List each line of the data that holds the string "percent", please.
BEGIN Data supplied
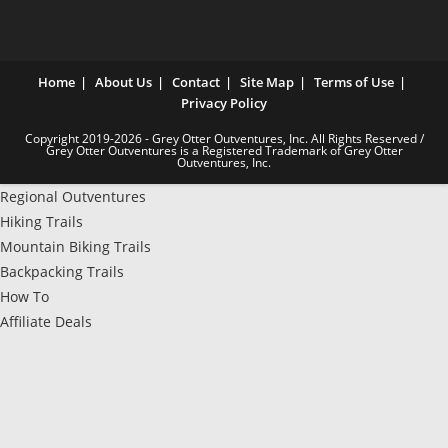
Home
About Us
Contact
Site Map
Terms of Use
Privacy Policy
Copyright 2019-2026 - Grey Otter Outventures, Inc. All Rights Reserved /
Grey Otter Outventures is a Registered Trademark of Grey Otter
Outventures, Inc.
Regional Outventures
Hiking Trails
Mountain Biking Trails
Backpacking Trails
How To
Affiliate Deals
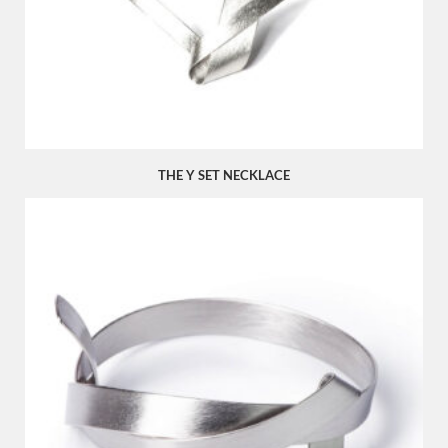
THE Y SET NECKLACE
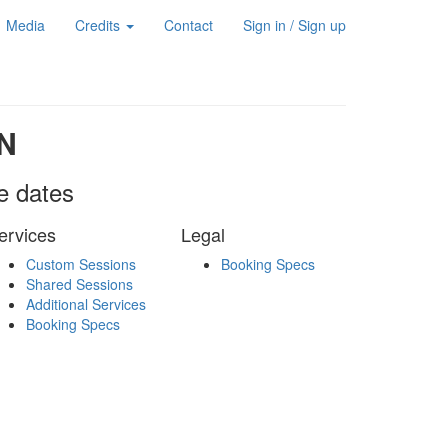
Media
Credits
Contact
Sign in / Sign up
N
le dates
ervices
Legal
Custom Sessions
Booking Specs
Shared Sessions
Additional Services
Booking Specs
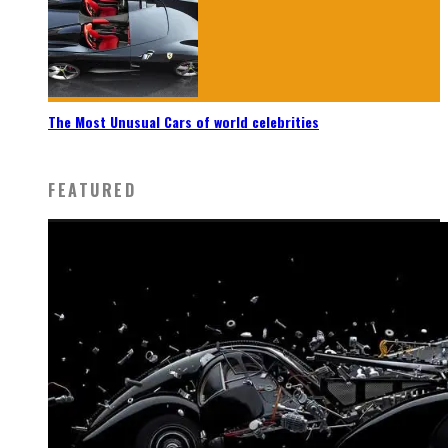
The Most Unusual Cars of world celebrities
FEATURED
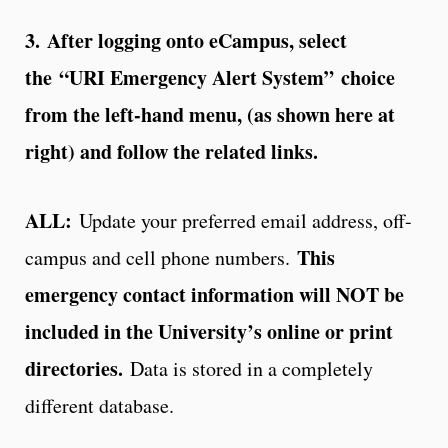
3.
After logging onto eCampus, select
the “URI Emergency Alert System” choice
from the left-hand menu, (as shown here at
right) and follow the related links.
ALL:
Update your preferred email address, off-
This
campus and cell phone numbers.
emergency contact information will NOT be
included in the University’s online or print
directories.
Data is stored in a completely
different database.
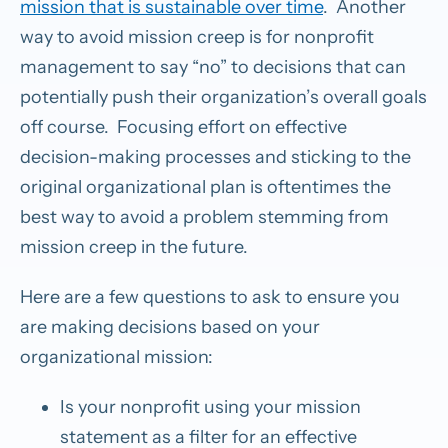
mission that is sustainable over time
. Another
way to avoid mission creep is for nonprofit
management to say “no” to decisions that can
potentially push their organization’s overall goals
off course. Focusing effort on effective
decision-making processes and sticking to the
original organizational plan is oftentimes the
best way to avoid a problem stemming from
mission creep in the future.
Here are a few questions to ask to ensure you
are making decisions based on your
organizational mission:
Is your nonprofit using your mission
statement as a filter for an effective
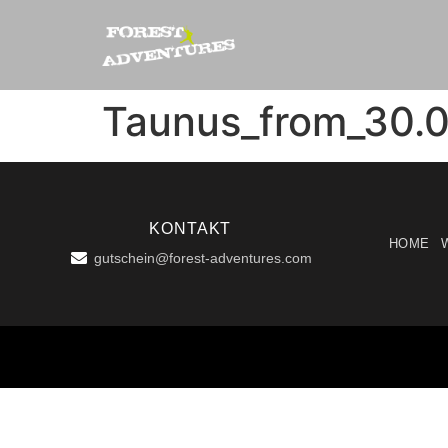
Taunus_from_30.0
KONTAKT
HOME
gutschein@forest-adventures.com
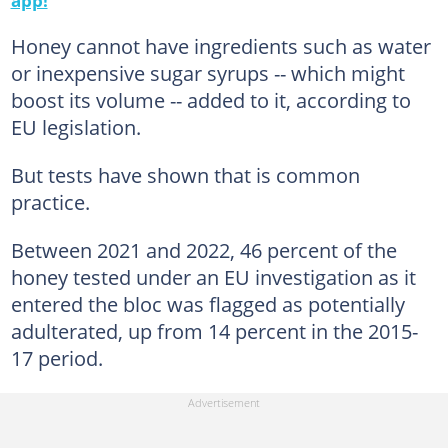
Honey cannot have ingredients such as water
or inexpensive sugar syrups -- which might
boost its volume -- added to it, according to
EU legislation.
But tests have shown that is common
practice.
Between 2021 and 2022, 46 percent of the
honey tested under an EU investigation as it
entered the bloc was flagged as potentially
adulterated, up from 14 percent in the 2015-
17 period.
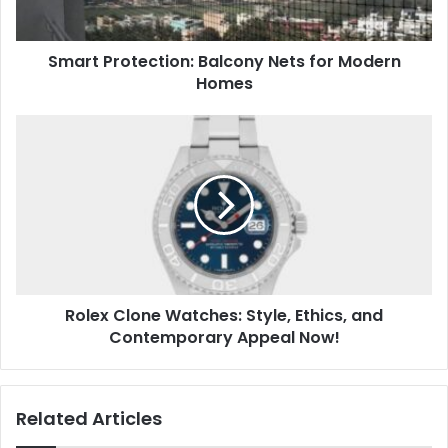
Smart Protection: Balcony Nets for Modern
Homes
Rolex Clone Watches: Style, Ethics, and
Contemporary Appeal Now!
Related Articles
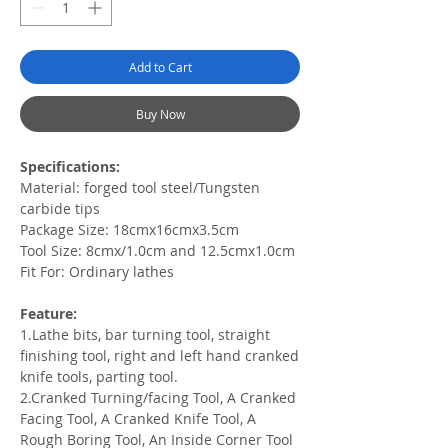
Add to Cart
Buy Now
Specifications:
Material: forged tool steel/Tungsten
carbide tips
Package Size: 18cmx16cmx3.5cm
Tool Size: 8cmx/1.0cm and 12.5cmx1.0cm
Fit For: Ordinary lathes
Feature:
1.Lathe bits, bar turning tool, straight
finishing tool, right and left hand cranked
knife tools, parting tool.
2.Cranked Turning/facing Tool, A Cranked
Facing Tool, A Cranked Knife Tool, A
Rough Boring Tool, An Inside Corner Tool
END Data supplied
» **The answer**:
Between 2021 and 2022, 46 percent of the
adulterated, up from 14 percent in the 2015-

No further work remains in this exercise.